Elitler Sınıfı - Cilt 9 - Bölüm 7 - Bırakılan Not

Cilt 9 – Bölüm 7 – Bırakılan Not
Bugün cuma. Kanzaki ile Hashimoto’nun hafif olaylı konuşmasından yana 4 gün geçti.
Ichinose hakkındaki iftiralar gün geçtikçe artıyordu. Hatta bu okuldaki tüm öğrencilerin duyduğuna eminim ama kanıtlayamam o kadar yani.
Ichinose hala okula bu durumu bildirmemişti.

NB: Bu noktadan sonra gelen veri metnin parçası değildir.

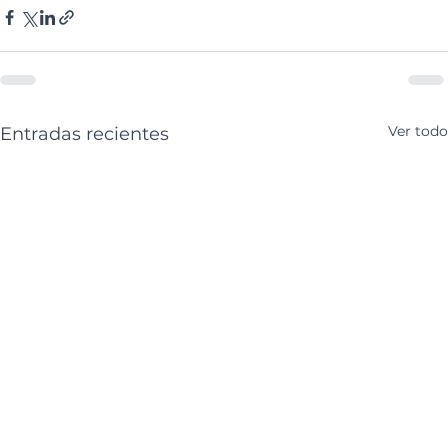
Ver todo
Entradas recientes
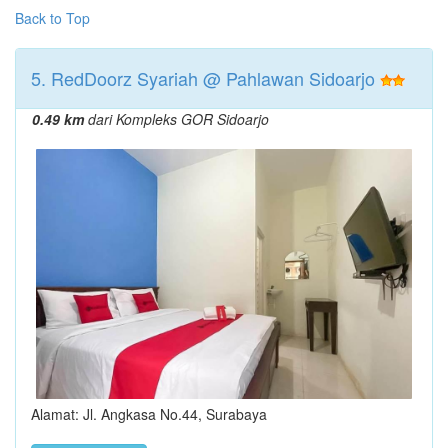
Back to Top
5. RedDoorz Syariah @ Pahlawan Sidoarjo
0.49 km
dari Kompleks GOR Sidoarjo
Alamat: Jl. Angkasa No.44, Surabaya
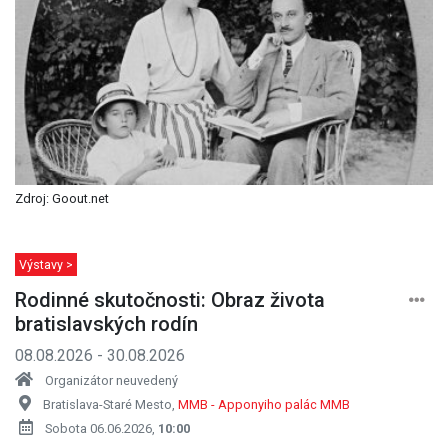
Zdroj: Goout.net
Výstavy >
Rodinné skutočnosti: Obraz života
bratislavských rodín
08.08.2026 - 30.08.2026
Organizátor neuvedený
Bratislava-Staré Mesto,
MMB - Apponyiho palác MMB
Sobota 06.06.2026,
10:00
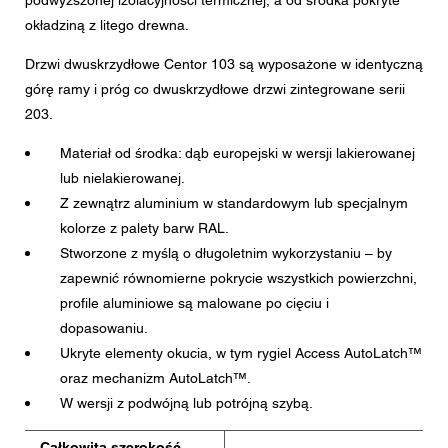
podwyższonej izolacyjności termicznej, a od środka pokryte
Wiadomość
okładziną z litego drewna.
Drzwi dwuskrzydłowe Centor 103 są wyposażone w identyczną
górę ramy i próg co dwuskrzydłowe drzwi zintegrowane serii
203.
CAPTCHA
Materiał od środka: dąb europejski w wersji lakierowanej
lub nielakierowanej.
Z zewnątrz aluminium w standardowym lub specjalnym
kolorze z palety barw RAL.
To pytanie sprawdza czy jesteś człowiekiem i zapobiega
wysyłaniu spamu.
Stworzone z myślą o długoletnim wykorzystaniu – by
zapewnić równomierne pokrycie wszystkich powierzchni,
Zgoda na przetwarzanie danych osobowych
profile aluminiowe są malowane po cięciu i
Zgadzam się na przekazanie podanych przeze mnie w
dopasowaniu.
formularzu danych osobowych najbliższemu Dealerowi
Centor lub właściwemu pracownikowi Centor, który
Ukryte elementy okucia, w tym rygiel Access AutoLatch™
skontaktuje się ze mną w celach związanych z
oraz mechanizm AutoLatch™.
zapytaniem.
W wersji z podwójną lub potrójną szybą.
Przetwarzanie Państwa danych osobowych odbywa się
zgodnie z obowiązującym prawem ochrony danych.
Całkowita szerokość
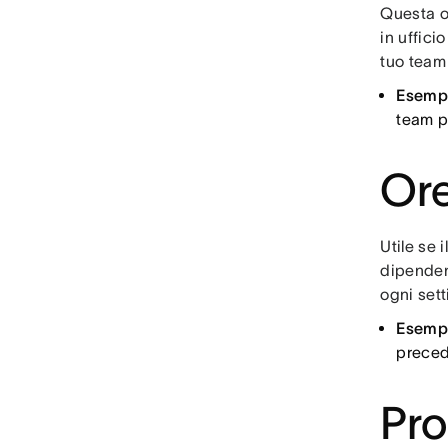
Questa o
in uffici
tuo team 
Esemp
team p
Ore
Utile se 
dipenden
ogni set
Esemp
preced
Pro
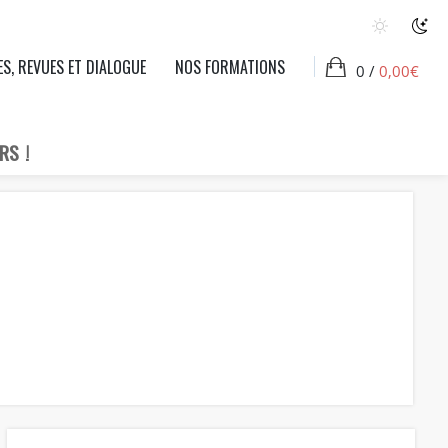
ES, REVUES ET DIALOGUE
NOS FORMATIONS
0 /
0,00
€
RS !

Herkese umrunda olmadığını söylüyor zoraki gülümsüyordu. Ama durumun bu olmadığı hal ve tavırlarından belliydi de.
Ağır iftiralar altında kalmasına rağmen, Ichinose dik durmaya devam ediyordu. Onu destekleyen öğrenciler de yok değildi.
Kimisi: “Temeli olmayan söylentiler işte.” “İftira atıyorlar ya.” ve “Hepsi yalan, uydurma.” gibi sözlerle onu destekliyordu.
Her dedikodunun bir bitiş zamanı vardır. Ichinose’i yıkma planları da yavaşça sona erecektir.
Sessiz kalarak başarıyla bu durumun üstesinden geliyordu. Zamanla öğrenciler de dedikodulara çok aldırış edemedi. Malum sınavlar falan.
Herkesin odak noktası değişmeye başladı. Fakat tam da sular durulmuşken, garip bir olay patlak verdi: Dedikodular tekrar alevlendi.
Cuma günü, okul çıkışında oldu.
Okuldan yurda dönerken, yurdun lobisinde kalabalık olduğunu fark ettim. Sanki daha önce yaşamışım gibi bir his kapladı vücudumu.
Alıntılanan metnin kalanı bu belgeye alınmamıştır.